■ **Brief**
The required output is the lines below from the line containing "کاهش اثر قلیایی بتن خواهد شد." to the line containing "مسکونی. الیاف بتن", inclusive, retyped exactly. No other lines belong in it.

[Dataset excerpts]

-------

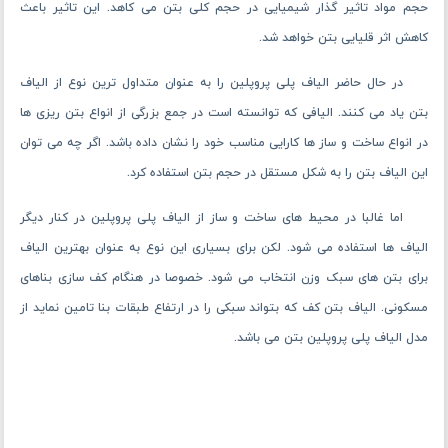
حجم مواد تاثیر گذار شیمیایی در حجم کلی بتن می کاهد. این تاثیر باعث
کاهش اثر قلیایی بتن خواهد شد.
در حال حاضر الیاف پلی پروپلین را به عنوان متداول ترین نوع از الیاف
بتن یاد می کنند. الیافی که توانسته است در جمع بزرگی از انواع بتن ریزی ها
در انواع ساخت و ساز ها کارایی مناسب خود را نشان داده باشد. اگر چه می توان
این الیاف بتن را به شکل مستقل در حجم بتن استفاده کرد.
اما غالبا در محیط های ساخت و ساز از الیاف پلی پروپلین در کنار دیگر
الیاف ها استفاده می شود. لکن برای بسیاری این نوع به عنوان بهترین الیاف
برای بتن های سبک وزن انتخاب می شود. خصوصا در هنگام کف سازی بناهای
مسکونی. الیاف بتن کف که بتواند سبکی را در ارتفاع طبقات بنا تامین نماید از
مدل الیاف پلی پروپلین بتن می باشد.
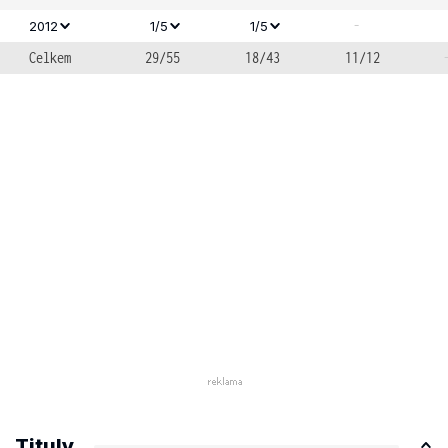
-
2012
1/5
1/5
Celkem
29/55
18/43
11/12
Tituly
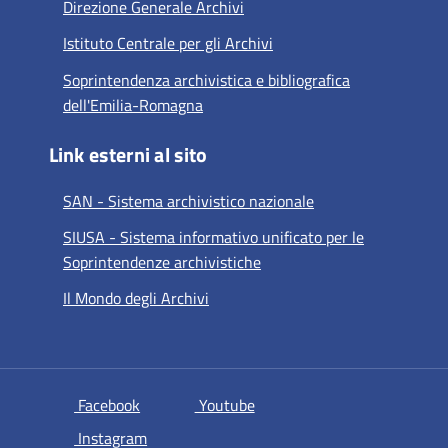
Direzione Generale Archivi
Istituto Centrale per gli Archivi
Soprintendenza archivistica e bibliografica
dell'Emilia-Romagna
Link esterni al sito
SAN - Sistema archivistico nazionale
SIUSA - Sistema informativo unificato per le
Soprintendenze archivistiche
Il Mondo degli Archivi
si apre in una nuova scheda
si apre in una nuova scheda
Facebook
Youtube
si apre in una nuova scheda
Instagram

-------

■ **Task response**
کاهش اثر قلیایی بتن خواهد شد.
در حال حاضر الیاف پلی پروپلین را به عنوان متداول ترین نوع از الیاف
بتن یاد می کنند. الیافی که توانسته است در جمع بزرگی از انواع بتن ریزی ها
در انواع ساخت و ساز ها کارایی مناسب خود را نشان داده باشد. اگر چه می توان
این الیاف بتن را به شکل مستقل در حجم بتن استفاده کرد.
اما غالبا در محیط های ساخت و ساز از الیاف پلی پروپلین در کنار دیگر
الیاف ها استفاده می شود. لکن برای بسیاری این نوع به عنوان بهترین الیاف
برای بتن های سبک وزن انتخاب می شود. خصوصا در هنگام کف سازی بناهای
مسکونی. الیاف بتن کف که بتواند سبکی را در ارتفاع طبقات بنا تامین نماید از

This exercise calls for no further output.